3 Report of Proceedings at 194. The parties did not reach an agreement.

¶7 The trial court found T.M. delinquent for committing first degree child rape. In its findings of fact, it found that (1) J.B. had testified credibly about the allegations; (2) J.B. “did not demonstrate a particular degree of sexual sophistication or knowledge”; and (3) T.M. had performed these [849]*849acts with J.B. for the purpose of gratifying his sexual desire. Clerk’s Papers at 16.

¶8 T.M. appeals.

ANALYSIS

I. Equal Protection

¶9 T.M. argues that RCW 9A.44.073 violates his right to equal protection under both the federal and state constitutions1 because it does not allow a consent defense to first degree child rape.2 RCW 9A.44.073(1) provides:

A person is guilty of rape of a child in the first degree when the person has sexual intercourse with another who is less than twelve years old and not married to the perpetrator and the perpetrator is at least twenty-four months older than the victim.

We disagree with T.M. that this statute is unconstitutional.

A. Standard of Review

¶10 The threshold question in any equal protection analysis is the appropriate standard of judicial review. State v. Shawn P., 122 Wn.2d 553, 560, 859 P.2d 1220 (1993). Here, both parties agree that RCW 9A.44.073 does not involve a suspect or semisuspect class and does not threaten a fundamental right. Thus, the rational relationship test is the appropriate standard of review.

¶11 The rational relationship test is a highly deferential form of judicial review. Shawn P., 122 Wn.2d at 561. Under this test, we must uphold the challenged legislation unless the statute is entirely unrelated to legitimate state objectives. In addition, the party asserting [850]*850violation of the equal protection clause must overcome the presumption that the statute is constitutional; we will not declare a statute unconstitutional unless it appears unconstitutional beyond a reasonable doubt. Forbes v. City of Seattle, 113 Wn.2d 929, 941 n.12, 785 P.2d 431 (1990).

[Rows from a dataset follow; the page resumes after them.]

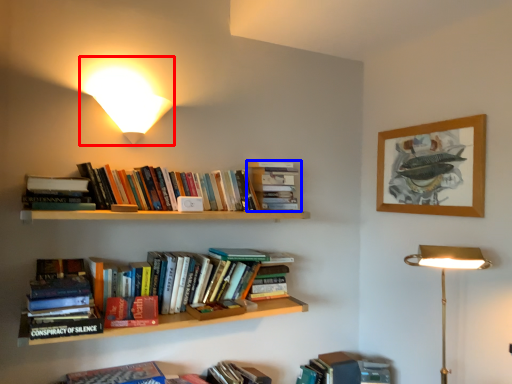 Question: Which point is further to the camera, lamp (highlighted by a red box) or book (highlighted by a blue box)?

Choices:
 (A) lamp
 (B) book

Answer: (B) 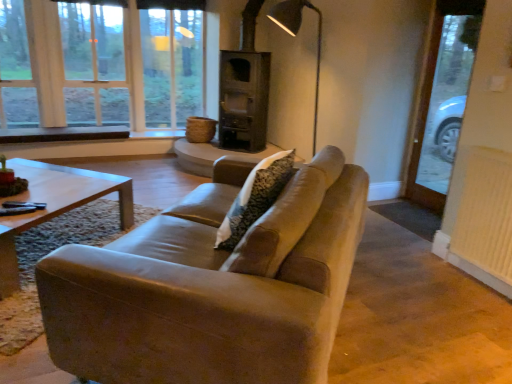 Question: Is clear glass door at right in front of or behind metallic gray floor lamp at upper center in the image?

Choices:
 (A) front
 (B) behind

Answer: (A)

Question: From the image's perspective, is clear glass door at right located above or below metallic gray floor lamp at upper center?

Choices:
 (A) above
 (B) below

Answer: (B)

Question: Estimate the real-world distances between objects in this image. Which object is closer to the clear glass door at right?

Choices:
 (A) metallic gray floor lamp at upper center
 (B) clear glass window at upper left
 (C) leather couch at center
 (D) white textured radiator at right

Answer: (A)

Question: Based on their relative distances, which object is nearer to the metallic gray floor lamp at upper center?

Choices:
 (A) clear glass door at right
 (B) white textured radiator at right
 (C) clear glass window at upper left
 (D) leather couch at center

Answer: (A) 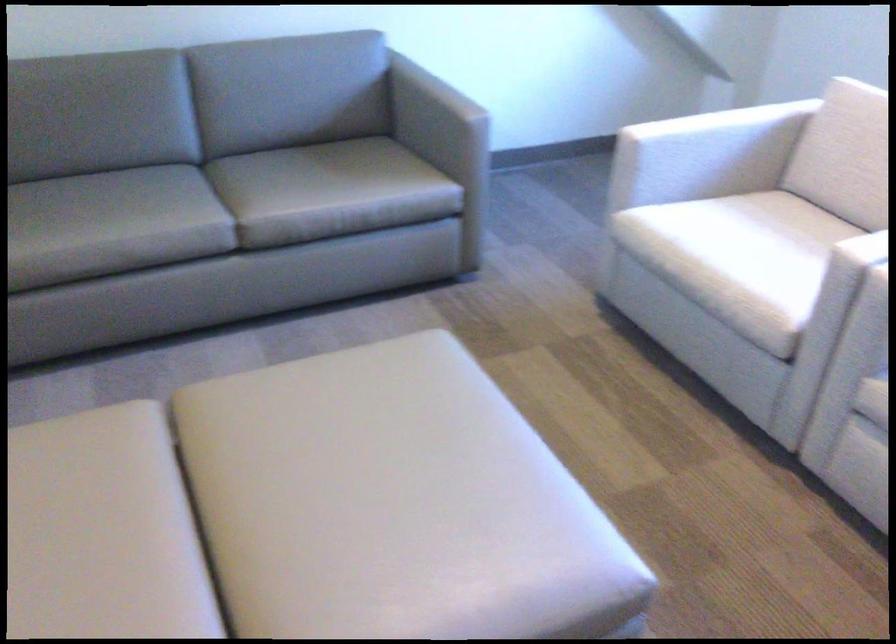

¶12 It is important to note that the rational relationship test does not allow us to question other ways in which the legislature could have drafted RCW 9A.44.073. Rather, once we determine that the State has a legitimate interest, “the only remaining question is whether the classification created by the legislature is rationally related to the purpose of the legislation.” Shawn P., 122 Wn.2d at 563-64.

B. Rational Relationship

¶13 Although consent is a defense to rape of an adult under the general rape statutes, consent is not a defense to first degree rape of a child under the age of 12 by a person more than two years older. RCW 9A.44.073(1). Compare State v. Knutson, 121 Wn.2d 766, 775, 854 P.2d 617 (1993), with State v. Camara, 113 Wn.2d 631, 636-37, 781 P.2d 483 (1989). We must decide whether precluding consent as a defense to rape of a child under RCW 9A.44.073 advances a legitimate state purpose and whether the legislature’s classification of victims under age 12 and perpetrators more than two years older is rationally related to the statute’s purpose.